Some firms also noted that forthcoming increases in employers' National Insurance contributions had encouraged cutbacks to working hours and longer-term efforts to restructure workforces.

Furthermore, rising salary payments and elevated domestic inflationary pressures continued to push up cost burdens across the private sector in December.

Overall, the rate of input price inflation accelerated for the second month running, reaching its strongest level since April. Manufacturers recorded the steepest rise in purchasing prices since January 2023.

The Bank of England will be concerned that these increased costs will be passed on to consumers via higher charging higher prices.

This can limit the extent to which the Bank can cut interest rates in the coming months, which can mean the Pound-Euro rate will stay elevated, as the UK's interest rates will remain elevated compared to those of the Eurozone.

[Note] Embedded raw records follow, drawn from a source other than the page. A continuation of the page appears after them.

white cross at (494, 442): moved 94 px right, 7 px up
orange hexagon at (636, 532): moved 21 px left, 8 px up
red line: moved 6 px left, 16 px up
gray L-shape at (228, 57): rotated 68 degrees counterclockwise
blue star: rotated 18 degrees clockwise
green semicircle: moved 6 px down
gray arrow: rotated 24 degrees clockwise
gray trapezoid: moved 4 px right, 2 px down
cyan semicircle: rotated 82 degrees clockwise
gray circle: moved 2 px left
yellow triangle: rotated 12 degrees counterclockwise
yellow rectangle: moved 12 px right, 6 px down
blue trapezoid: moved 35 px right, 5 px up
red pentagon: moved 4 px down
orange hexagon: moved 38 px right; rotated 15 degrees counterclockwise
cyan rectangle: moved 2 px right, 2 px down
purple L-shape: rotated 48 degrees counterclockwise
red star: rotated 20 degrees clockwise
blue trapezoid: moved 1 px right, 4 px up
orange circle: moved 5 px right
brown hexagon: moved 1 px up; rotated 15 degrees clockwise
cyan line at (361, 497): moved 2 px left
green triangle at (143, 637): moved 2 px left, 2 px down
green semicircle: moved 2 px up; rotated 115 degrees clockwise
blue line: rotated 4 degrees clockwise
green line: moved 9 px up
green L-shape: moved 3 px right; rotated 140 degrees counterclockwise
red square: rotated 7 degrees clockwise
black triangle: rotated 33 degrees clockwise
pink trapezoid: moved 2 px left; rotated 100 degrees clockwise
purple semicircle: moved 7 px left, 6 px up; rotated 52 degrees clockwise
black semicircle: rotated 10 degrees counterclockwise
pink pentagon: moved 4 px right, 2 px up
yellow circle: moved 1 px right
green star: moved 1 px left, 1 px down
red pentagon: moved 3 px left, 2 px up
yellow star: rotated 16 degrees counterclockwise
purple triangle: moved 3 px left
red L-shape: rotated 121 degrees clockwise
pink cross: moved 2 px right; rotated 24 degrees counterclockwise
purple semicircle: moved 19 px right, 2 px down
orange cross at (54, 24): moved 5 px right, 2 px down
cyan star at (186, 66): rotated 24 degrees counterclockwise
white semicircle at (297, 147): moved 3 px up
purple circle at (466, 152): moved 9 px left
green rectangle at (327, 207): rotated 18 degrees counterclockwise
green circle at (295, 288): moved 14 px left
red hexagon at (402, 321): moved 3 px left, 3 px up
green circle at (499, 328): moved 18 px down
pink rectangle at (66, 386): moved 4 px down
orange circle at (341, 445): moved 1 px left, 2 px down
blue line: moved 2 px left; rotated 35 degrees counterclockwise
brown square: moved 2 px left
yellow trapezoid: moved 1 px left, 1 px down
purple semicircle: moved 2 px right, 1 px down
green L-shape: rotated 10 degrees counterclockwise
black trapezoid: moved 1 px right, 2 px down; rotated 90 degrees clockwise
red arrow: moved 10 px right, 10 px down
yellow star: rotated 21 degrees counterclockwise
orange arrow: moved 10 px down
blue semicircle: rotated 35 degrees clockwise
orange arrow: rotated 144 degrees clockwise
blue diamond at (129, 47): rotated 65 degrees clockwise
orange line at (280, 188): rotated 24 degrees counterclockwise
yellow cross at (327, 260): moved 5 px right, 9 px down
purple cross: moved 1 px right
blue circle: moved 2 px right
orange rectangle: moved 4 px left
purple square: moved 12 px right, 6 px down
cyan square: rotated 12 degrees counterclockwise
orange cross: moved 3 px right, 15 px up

Average prices charged by the UK's private sector firms increased at the steepest pace for nine months, led by a robust and accelerated rise in the service economy.

The Bank of England is particularly concerned about services sector inflation. It judges that headline inflation won't return to the 2.0% target until prices charged by the services sector retreat.

Survey respondents said they needed to raise prices to alleviate pressure on margins from higher salary payments, general business overheads, and higher fuel and raw material prices.

Chancellor Reeves will be concerned that the report revealed business activity expectations for the year ahead moderated for the fifth successive month in December; the latest survey pointed to the lowest degree of business optimism since December 2022, largely due to an ongoing slide in service sector confidence.

Service providers widely commented on rising costs due to increased employers’ National Insurance contributions and a subsequent need to adopt a more cautious approach to business expansion plans.

Although the report's details are downbeat, the Pound has risen against the Euro. This says more about the economic malaise in the Eurozone, where December PMIs confirmed the bloc's economy is in a worse position than that of the UK.

The Eurozone's Composite PMI read at 49.5, which is consistent with economic contraction.

S&P Global says output was scaled back amid sustained reductions in new orders, and the pace of job cuts was the fastest in four years as companies responded to a drop in workloads by lowering their staffing levels.